Non è che andrebbe imposta una moratoria social?
«Impossibile. Andrebbe invece impostata una strategia di lungo periodo sulla cultura, sull’educazione, sul rispetto, sulla civiltà. Il danno più grosso che hanno fatto i Cinque Stelle è stato sdoganare l’odio e l’aggressione verso chi non la pensa come te. Aggressione personale, anche se verbale. Io nel libro “il Mostro” ne ho dato parzialmente conto. E vedere Di Maio entrare a elemosinare un posto al Nazareno mi ha fatto pensare agli insulti che ci rovesciava addosso ai tempi di Bibbiano o delle trivelle o degli arresti ingiusti. Il Pd oggi candida Di Maio e rinnega chi ha fatto le unioni civili e le leggi sul sociale: contenti loro, contenti tutti.

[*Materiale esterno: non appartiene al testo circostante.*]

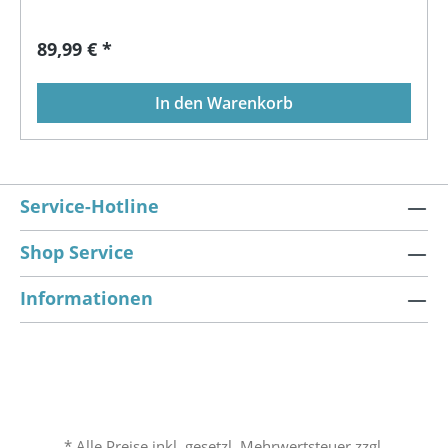
Futter: 100 % Polyester
Regulärer Preis:
89,99 € *
In den Warenkorb
Service-Hotline
Shop Service
Informationen
* Alle Preise inkl. gesetzl. Mehrwertsteuer zzgl.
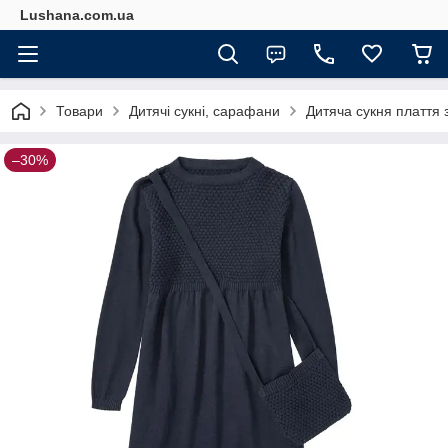
Lushana.com.ua
Товари
Дитячі сукні, сарафани
Дитяча сукня плаття 
–30%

Noi lasciamo loro i seggi e ci teniamo la dignità e la libertà». 

Se adesso la chiamasse Enrico Letta, per proporle un patto o un accordo, cosa gli direbbe?
«Non lo ha fatto quando poteva farlo, non lo farà adesso. La cosa che gli direi è: perché non avete avuto il coraggio di dire le cose in faccia, affidandovi ai comunicati stampa con scritto “Fonti del Pd”? Le potrà sembrare una cosa banale, ma non è così. Chi prende una decisione deve avere il coraggio di guardare negli occhi l’altro. Enrico non lo ha mai fatto in vita sua. Non inizierà adesso». 

Ha detto no anche a Berlusconi. Ma non era lei l’uomo del patto del Nazareno?
«Provo simpatia umana per Silvio Berlusconi. Non l’ho mai attaccato sotto il profilo personale. E ho sempre invitato tutti a offrire un’idea diversa del Paese, non a criminalizzare le sue scelte, giuste o sbagliate che fossero. Ho provato a scrivere con lui le regole costituzionali. Ma io non sono uno che può passare con chi ha mandato a casa Draghi o con chi inneggia alla Le Pen e a Vox: Berlusconi si è scelto questi alleati. Lo rispetto umanamente, lo combatto politicamente».

Dopo che lei ha parlato di vendette personali dietro il veto dal Pd a Iv, dal Nazareno le hanno risposto dicendo che aveva portato il Pd al 18%
«Il PD nel 2018 ha portato in Parlamento il 25% dei seggi ed è stato decisivo sia con il Conte bis che con il governo Draghi. Non è stato un buon risultato e infatti ho lasciato la guida del partito ma abbiamo preso comunque il 25% dei seggi. Nella legislatura precedente ho vinto due elezioni primarie, ho portato il Pd al 41%, abbiamo governato in 17 regioni su 20 e in seimila comuni italiani su ottomila, avendo il coraggio di scrivere leggi storiche. Ho l’impressione che con questa strategia di attaccare me anziché la Meloni, il Pd di oggi prenderà pochi seggi e soprattutto consegnerà il Paese alle destre. Ma i signori che vogliono parlare di risultati prima prendano il 40% e poi ci confrontiamo».  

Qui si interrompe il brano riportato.